De Bunsen was the son of Ernest de Bunsen, second son of Frances Bunsen and Baron von Bunsen, Prussian ambassador to London, by Elizabeth Gurney. He was educated at Rugby School, and Christ Church, Oxford, and entered the diplomatic service in 1877.

==Diplomatic career==
De Bunsen was trained in the diplomatic service by Richard Lyons, 1st Viscount Lyons, and was a member of the Tory-sympathetic 'Lyons School' of British diplomacy. De Bunsen was appointed Third Secretary in 1879 and Second secretary in 1883. He served as Secretary of Legation in Tokyo 1891–1894, and as Consul-General in Siam 1894–1897. He was Secretary at Constantinople from 1897 until early September 1902, when he left for Paris to be Secretary of Embassy and Minister Plenipotentiary at the British Embassy to France. After three years in that city, he saw his first posting as head of station when he was appointed British Envoy Extraordinary and Minister Plenipotentiary at Lisbon in 1905. He was British Ambassador to Spain between 1906 and 1913 and to Austria between 1913 and 1914.
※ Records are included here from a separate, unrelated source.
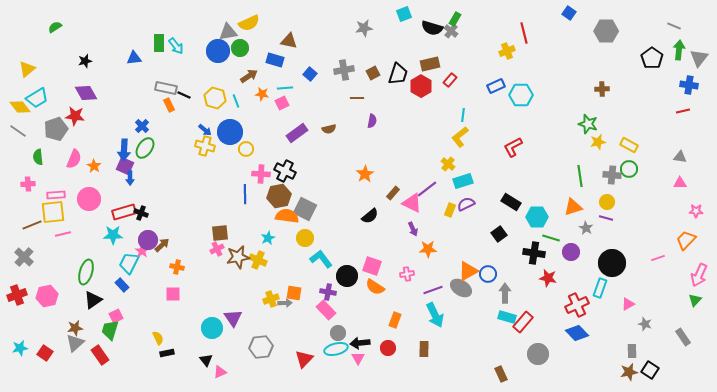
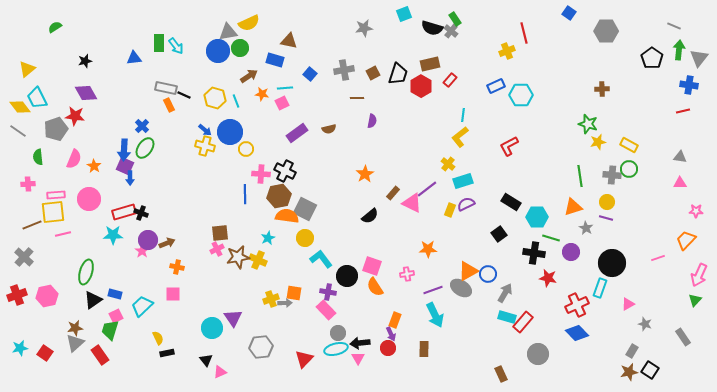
green rectangle at (455, 19): rotated 64 degrees counterclockwise
cyan trapezoid at (37, 98): rotated 95 degrees clockwise
red L-shape at (513, 147): moved 4 px left, 1 px up
purple arrow at (413, 229): moved 22 px left, 105 px down
brown arrow at (162, 245): moved 5 px right, 2 px up; rotated 21 degrees clockwise
cyan trapezoid at (129, 263): moved 13 px right, 43 px down; rotated 20 degrees clockwise
blue rectangle at (122, 285): moved 7 px left, 9 px down; rotated 32 degrees counterclockwise
orange semicircle at (375, 287): rotated 24 degrees clockwise
gray arrow at (505, 293): rotated 30 degrees clockwise
gray rectangle at (632, 351): rotated 32 degrees clockwise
On 16 July 1914, reporting on what he had been told the previous day at a lunch with Count Heinrich von Lützow, who had learned of the planned aggression against Serbia and was trying to derail what he saw as a coming war, de Bunsen told Sir Edward Grey that "a kind of indictment is being prepared against the Servian Government for alleged complicity in the conspiracy which led to the assassination of the Archduke" and that "the Servian Government will be required to adopt certain definite measures in restraint of nationalistic and anarchistic propaganda, and that Austro-Hungarian Government are in no mood to parley with Servia, but will insist on immediate unconditional compliance, failing which force will be used. Germany is said to be in complete agreement with this procedure."

An old hand at the diplomatic game, Von Lutzow made a friend of Bunsen feeling obliged to disclose the truth. However he was a thorough, diligent public servant, and an efficient administrator, who would prove an exemplary wartime record. Reserved, modest and decorous, Sir Maurice would later be forced to resign, but he showed a shrewd alertness to the July crisis. So when he visited Berchtold at his country estate, Buchlau, on the 17th they shared a passion for horses. He cabled Sir Arthur Nicholson from Vienna warning him that it was a very grave situation; Austria intended to "compel" Serbia to yield.
His wife recorded in her diary A strong note with ultimatum Lutzow told M is to be sent in the next week probably not acceptable to Serbia. Whilst he may have believed Austrian innocence, Grey had already received the importance of the message loud and clear.

The Foreign Minister was reassuringly "charming", and the British showed no further curiosity about the leak of vital information. When on 25 July 1914 Serbia rejected Austria's ultimatum, de Bunsen wrote to Sir Edward Grey "...vast crowds parading the streets and singing patriotic songs till the small hours of the morning." Within a week, the rest of Europe was aflame, and he was recalled to London after the outbreak of the First World War.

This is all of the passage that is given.